CoE Articles

National farmworkers’ conference has ambitious agenda

Published October 16, 2019, by Mologadi Makwela

We are people without food because we are seasonal workers, said Bettie Fortuin.

The generous meals served to farm workers attending the National Conference on the Future of Farm Workers in South Africa only served to remind them of the families they had left behind on the farms, often with little to eat.

So said Bettie Fortuin, a farm worker and representative of the Women on Farms Project (WFP), at the opening of the conference at the University of the Western Cape (UWC) on 16 October 2019. “The food has a bitter taste,” Fortuin pointed out.

As such, the notion of World Food Day, also commemorated on 16 October, meant little to farm workers in South Africa, she added. And seven years since the 2012 Western Cape farm workers strikes when farm workers had made headlines protesting conditions on, especially, fruit and wine farms in the province, little has changed for farm workers, said Fortuin. “Even now, we are still being evicted, we are still people without food because we are seasonal workers.”

Having farm workers speak – they dominated the programme on the opening morning – alongside academics and researchers was a distinct feature of the conference, explained organisers. “So this is very much not your standard academic conference,” said Professor Stephen Devereux of the national Centre of Excellence in Food Security based at UWC.

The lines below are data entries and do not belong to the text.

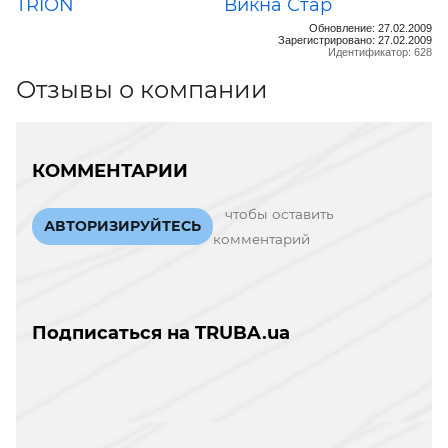
TRION
Викна Стар
Обновление: 27.02.2009
Зарегистрировано: 27.02.2009
Идентификатор: 628
Отзывы о компании
КОММЕНТАРИИ
чтобы оставить
АВТОРИЗИРУЙТЕСЬ
комментарий
Подписаться на TRUBA.ua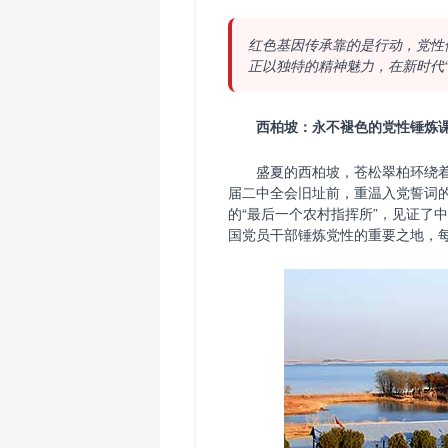
红色基因传承靠的是行动，党性
正以独特的精神魅力，在新时代
西柏坡：永不褪色的党性锤炼
盛夏的西柏坡，苍松翠柏环绕着青
届二中全会旧址前，重温入党誓词
的“最后一个农村指挥所”，见证了
国党员干部锤炼党性的重要之地，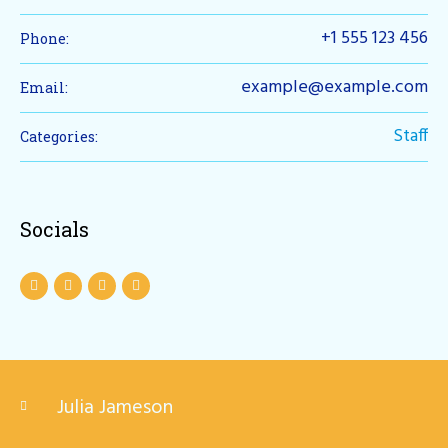
+1 555 123 456
Phone:
example@example.com
Email:
Staff
Categories:
Socials
Julia Jameson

Having farm workers speak was also integral to the aims of the conference, explained Professor Ruth Hall of UWC’s Institute for Poverty, Land and Agrarian Studies. As much as the conference will seek to look back at the forces that shaped the present predicament of farm workers, and explore that present in some detail (issues of land, evictions and food insecurity), it will also aim to look ahead at the future of farming and farm workers in the country.

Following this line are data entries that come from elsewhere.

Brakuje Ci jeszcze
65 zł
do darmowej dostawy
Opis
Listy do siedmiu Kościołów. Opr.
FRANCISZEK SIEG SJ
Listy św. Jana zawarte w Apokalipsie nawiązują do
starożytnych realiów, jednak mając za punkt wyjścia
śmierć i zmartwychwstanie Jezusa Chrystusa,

“It seems to us as convenors of this conference that nobody seems to have a good idea as to what should be done,” said Hall. “We feel that there is no overarching plan.”

Between academics, farm workers and other stakeholders, the conference will aim to come up with some plan that can be presented to government. This plan will address, among other things, the increased use of technology in farming and the consequent phasing out of human labour, and the impact of this on young people on farms.

The National Conference on the Future of Farm Workers runs from 16 to 18 October.